# Saved entries
^^^^^^^^^^^^^^^^

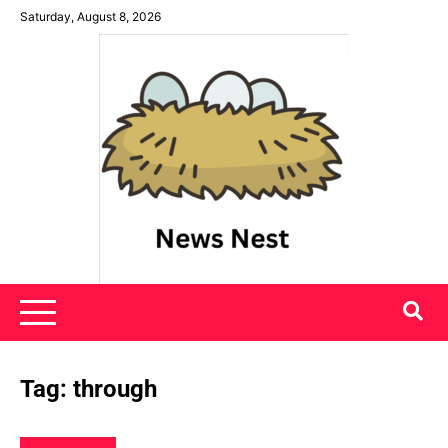
Skip
Saturday, August 8, 2026
to
content
News Nest
Tag:
through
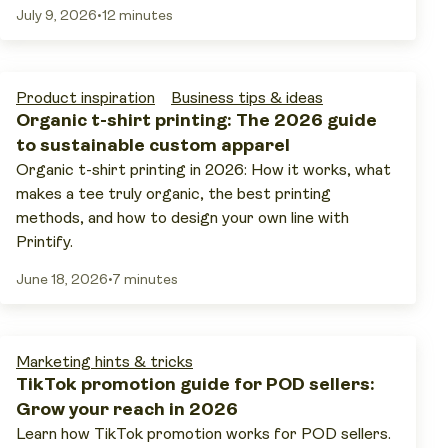
July 9, 2026
•
12 minutes
Product inspiration
Business tips & ideas
Organic t-shirt printing: The 2026 guide
to sustainable custom apparel
Organic t-shirt printing in 2026: How it works, what
makes a tee truly organic, the best printing
methods, and how to design your own line with
Printify.
June 18, 2026
•
7 minutes
Marketing hints & tricks
TikTok promotion guide for POD sellers:
Grow your reach in 2026
Learn how TikTok promotion works for POD sellers.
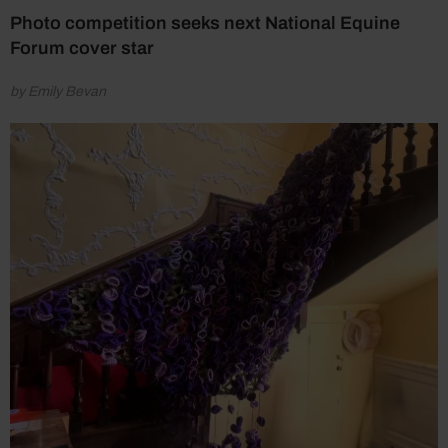
Photo competition seeks next National Equine
Forum cover star
by Emily Bevan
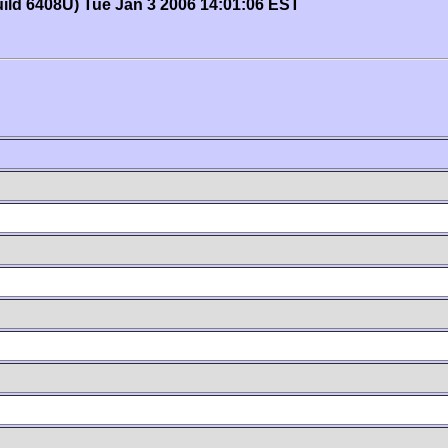
uild 6408U) Tue Jan 3 2006 14:01:06 EST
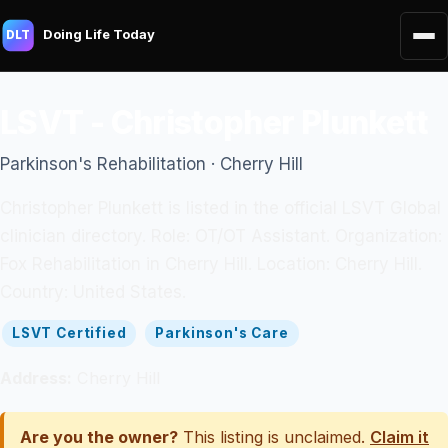
Doing Life Today
DLT
LSVT - Christopher Plunkett
Parkinson's Rehabilitation · Cherry Hill
Christopher Plunkett is listed in the official LSVT Global
clinician directory. Role: OT/OT Assistant. Organization:
Fox Rehabilitation in Cherry Hill. Location: Cherry Hill.
Country: United States.
LSVT Certified
Parkinson's Care
Address:
Cherry Hill
Are you the owner?
This listing is unclaimed.
Claim it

^^^^^^^^^^^^^^^^

# Assignment
No pictures belong in the copy. Repeat the entries exactly.

# Answer section
Skip
Saturday, August 8, 2026
to
content
News Nest
Tag:
through
July 9, 2026
•
12 minutes
Product inspiration
Business tips & ideas
Organic t-shirt printing: The 2026 guide
to sustainable custom apparel
Organic t-shirt printing in 2026: How it works, what
makes a tee truly organic, the best printing
methods, and how to design your own line with
Printify.
June 18, 2026
•
7 minutes
Marketing hints & tricks
TikTok promotion guide for POD sellers:
Grow your reach in 2026
Learn how TikTok promotion works for POD sellers.
Photo competition seeks next National Equine
Forum cover star
by Emily Bevan
uild 6408U) Tue Jan 3 2006 14:01:06 EST
Doing Life Today
DLT
LSVT - Christopher Plunkett
Parkinson's Rehabilitation · Cherry Hill
Christopher Plunkett is listed in the official LSVT Global
clinician directory. Role: OT/OT Assistant. Organization:
Fox Rehabilitation in Cherry Hill. Location: Cherry Hill.
Country: United States.
LSVT Certified
Parkinson's Care
Address:
Cherry Hill
Are you the owner?
This listing is unclaimed.
Claim it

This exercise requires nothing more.